### Description of the task
Lines with "that": report how many there are in the listing below, giving the number and nothing else.
Content starts
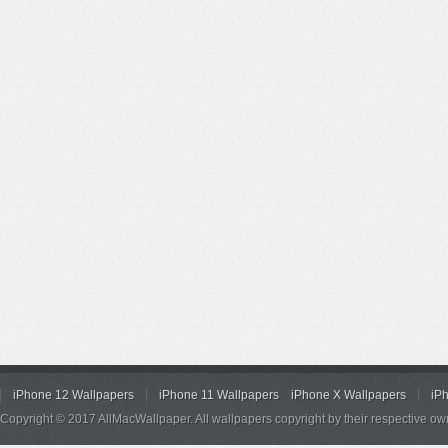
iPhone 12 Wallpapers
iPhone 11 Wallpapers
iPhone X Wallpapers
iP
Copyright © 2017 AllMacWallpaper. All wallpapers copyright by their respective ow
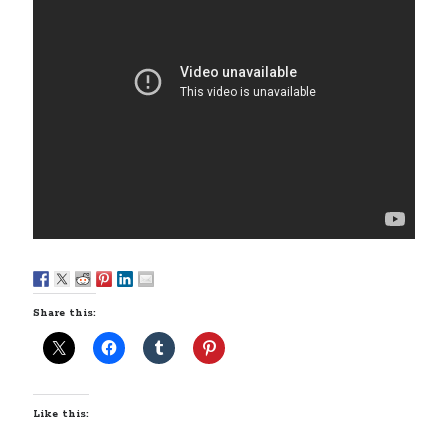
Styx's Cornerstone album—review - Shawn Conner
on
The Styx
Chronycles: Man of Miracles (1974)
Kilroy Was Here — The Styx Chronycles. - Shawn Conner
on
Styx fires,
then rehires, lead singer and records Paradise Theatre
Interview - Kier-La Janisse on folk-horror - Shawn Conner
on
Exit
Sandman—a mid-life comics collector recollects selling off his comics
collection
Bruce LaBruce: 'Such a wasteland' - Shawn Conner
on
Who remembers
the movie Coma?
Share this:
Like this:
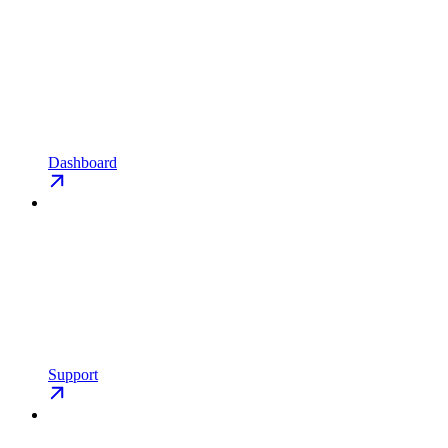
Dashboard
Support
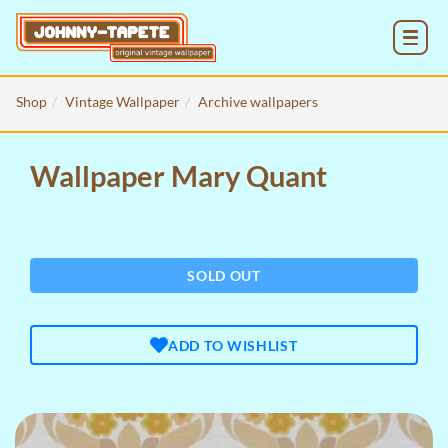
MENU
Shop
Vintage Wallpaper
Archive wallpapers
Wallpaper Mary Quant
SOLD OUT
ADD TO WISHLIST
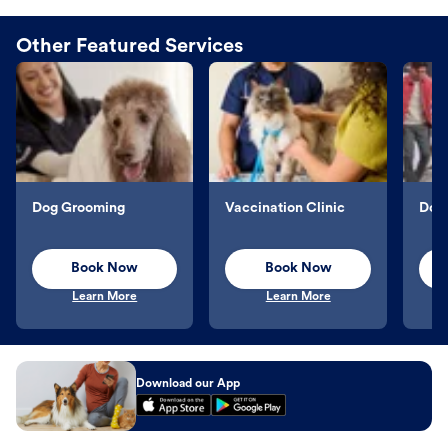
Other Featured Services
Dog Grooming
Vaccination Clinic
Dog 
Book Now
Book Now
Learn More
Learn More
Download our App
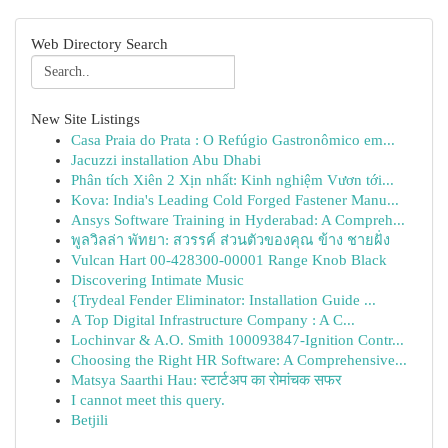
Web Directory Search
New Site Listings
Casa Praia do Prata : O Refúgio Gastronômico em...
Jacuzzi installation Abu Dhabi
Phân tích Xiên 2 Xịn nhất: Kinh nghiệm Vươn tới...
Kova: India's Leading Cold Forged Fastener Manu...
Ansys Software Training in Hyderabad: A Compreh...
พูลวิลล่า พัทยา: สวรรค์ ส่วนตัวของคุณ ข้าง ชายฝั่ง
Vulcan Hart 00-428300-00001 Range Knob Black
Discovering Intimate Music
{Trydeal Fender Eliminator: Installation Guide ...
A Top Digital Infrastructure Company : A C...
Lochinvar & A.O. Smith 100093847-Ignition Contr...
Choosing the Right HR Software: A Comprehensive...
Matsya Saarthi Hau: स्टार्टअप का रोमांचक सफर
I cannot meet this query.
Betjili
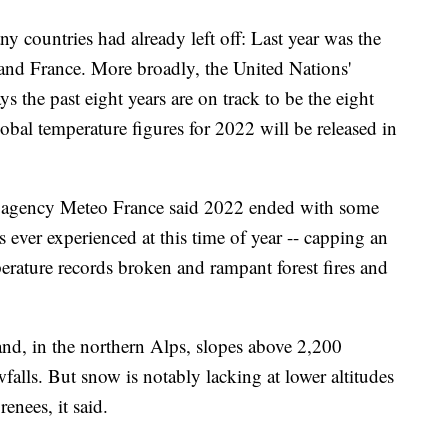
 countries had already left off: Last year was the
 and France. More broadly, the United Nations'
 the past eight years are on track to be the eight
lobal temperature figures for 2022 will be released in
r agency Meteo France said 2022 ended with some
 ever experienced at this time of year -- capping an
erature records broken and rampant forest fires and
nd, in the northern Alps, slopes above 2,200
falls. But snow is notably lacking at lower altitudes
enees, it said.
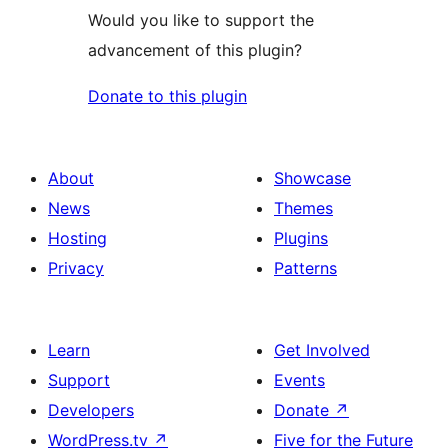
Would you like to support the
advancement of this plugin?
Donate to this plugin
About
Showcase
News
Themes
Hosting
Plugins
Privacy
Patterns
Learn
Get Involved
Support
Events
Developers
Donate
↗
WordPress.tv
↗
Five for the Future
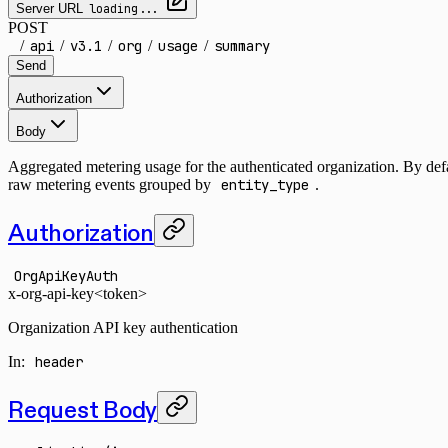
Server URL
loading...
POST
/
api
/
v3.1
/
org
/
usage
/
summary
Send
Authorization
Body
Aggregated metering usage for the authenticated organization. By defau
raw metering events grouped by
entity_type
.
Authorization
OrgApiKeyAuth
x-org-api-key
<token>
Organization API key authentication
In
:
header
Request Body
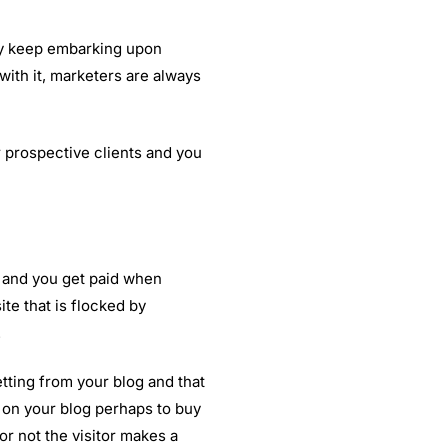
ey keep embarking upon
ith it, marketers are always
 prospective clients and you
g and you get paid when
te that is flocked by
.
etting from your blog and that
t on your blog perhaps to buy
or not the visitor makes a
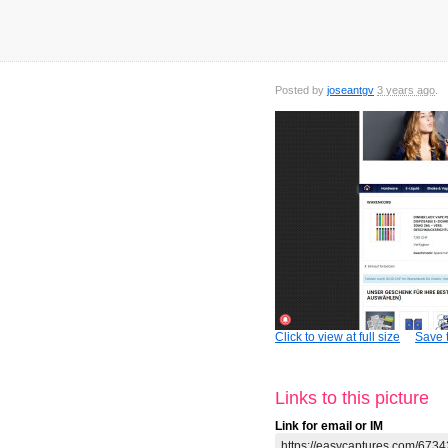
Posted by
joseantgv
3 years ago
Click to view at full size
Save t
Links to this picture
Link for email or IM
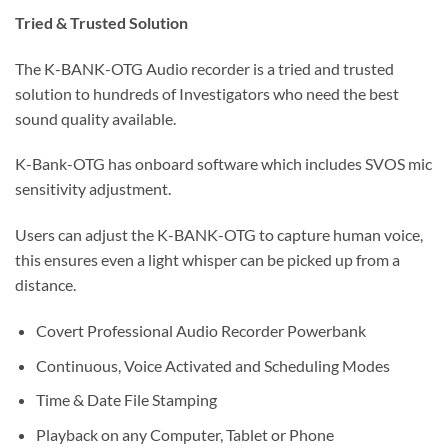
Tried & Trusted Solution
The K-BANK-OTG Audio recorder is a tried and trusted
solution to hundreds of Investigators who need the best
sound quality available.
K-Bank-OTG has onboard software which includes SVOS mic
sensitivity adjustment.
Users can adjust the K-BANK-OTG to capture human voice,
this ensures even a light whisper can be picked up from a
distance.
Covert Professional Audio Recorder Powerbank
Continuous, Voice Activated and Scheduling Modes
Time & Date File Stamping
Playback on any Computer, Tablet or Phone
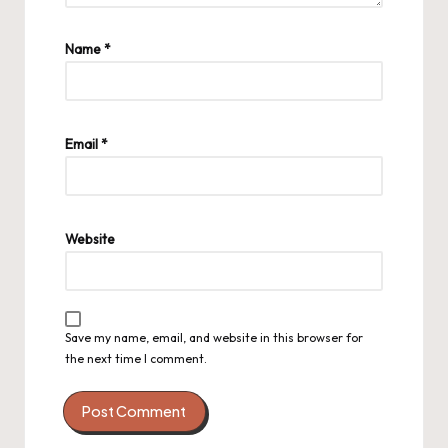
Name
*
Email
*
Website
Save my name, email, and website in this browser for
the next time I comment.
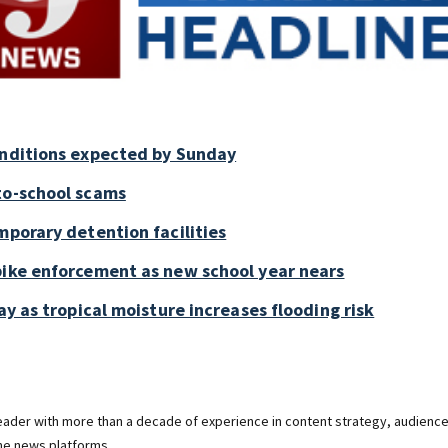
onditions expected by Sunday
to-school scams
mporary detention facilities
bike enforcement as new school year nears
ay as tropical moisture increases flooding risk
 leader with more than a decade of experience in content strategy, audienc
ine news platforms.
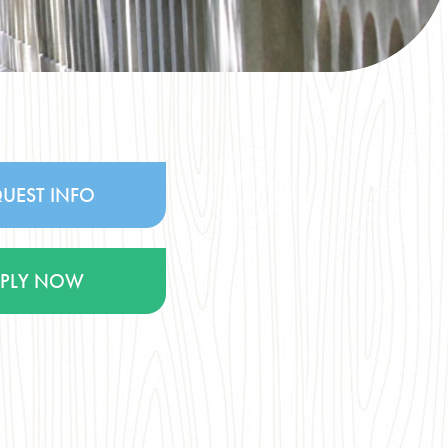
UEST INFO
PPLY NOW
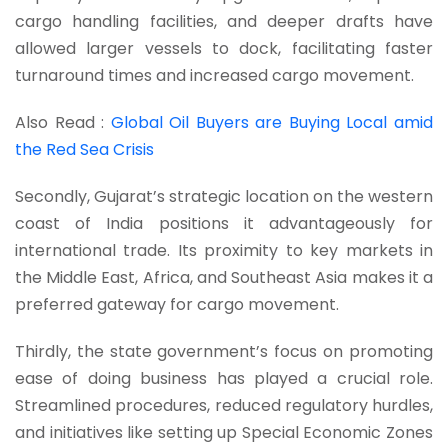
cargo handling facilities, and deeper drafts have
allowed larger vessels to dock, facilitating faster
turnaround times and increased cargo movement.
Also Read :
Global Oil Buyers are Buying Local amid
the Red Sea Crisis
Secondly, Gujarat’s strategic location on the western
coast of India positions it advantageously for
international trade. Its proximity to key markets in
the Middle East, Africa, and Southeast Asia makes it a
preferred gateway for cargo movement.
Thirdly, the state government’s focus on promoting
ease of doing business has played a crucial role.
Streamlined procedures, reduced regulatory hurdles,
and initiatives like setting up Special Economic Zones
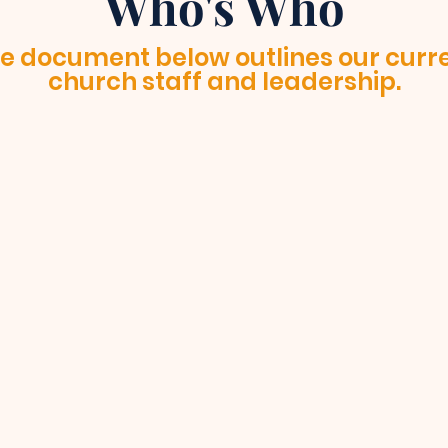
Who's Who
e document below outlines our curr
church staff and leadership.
Content ends
### Worked solution
2